■ PROVIDED RECORDS ■

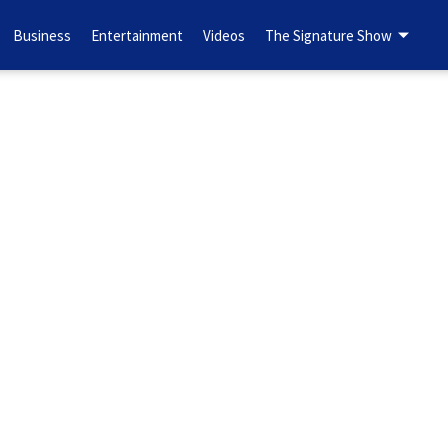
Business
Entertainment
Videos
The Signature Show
...
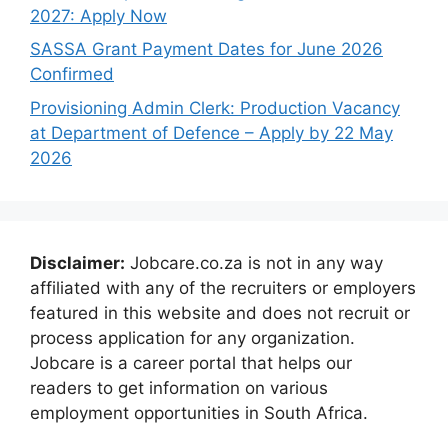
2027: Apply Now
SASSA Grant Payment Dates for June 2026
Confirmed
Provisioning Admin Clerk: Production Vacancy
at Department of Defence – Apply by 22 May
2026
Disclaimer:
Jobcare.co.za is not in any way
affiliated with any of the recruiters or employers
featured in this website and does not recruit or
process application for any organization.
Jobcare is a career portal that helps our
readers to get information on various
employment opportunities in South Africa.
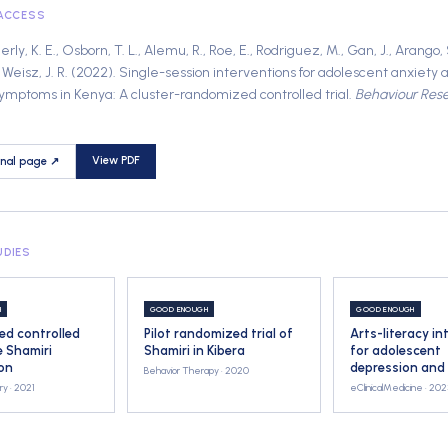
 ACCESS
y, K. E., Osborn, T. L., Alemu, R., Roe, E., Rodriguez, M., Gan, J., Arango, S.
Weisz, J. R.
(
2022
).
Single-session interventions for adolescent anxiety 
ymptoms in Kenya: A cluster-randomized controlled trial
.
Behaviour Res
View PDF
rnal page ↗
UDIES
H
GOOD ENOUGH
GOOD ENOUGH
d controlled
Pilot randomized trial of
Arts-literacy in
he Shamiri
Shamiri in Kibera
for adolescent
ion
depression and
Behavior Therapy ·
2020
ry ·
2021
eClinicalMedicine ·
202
---
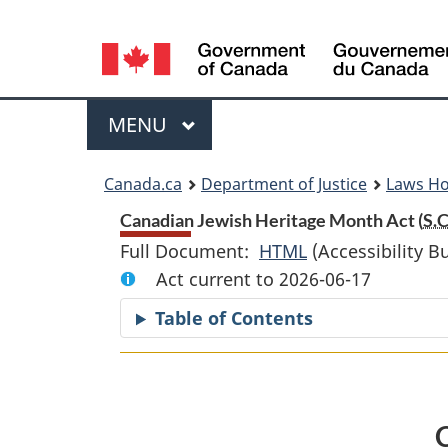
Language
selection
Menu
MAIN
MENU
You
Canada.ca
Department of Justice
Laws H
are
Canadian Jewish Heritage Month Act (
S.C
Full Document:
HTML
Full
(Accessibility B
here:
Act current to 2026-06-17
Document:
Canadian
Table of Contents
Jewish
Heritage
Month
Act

■ TASK BRIEF ■
List all lines above in which the string "Department" appears.

■ REPLY ■
at Department of Defence – Apply by 22 May
Department of Justice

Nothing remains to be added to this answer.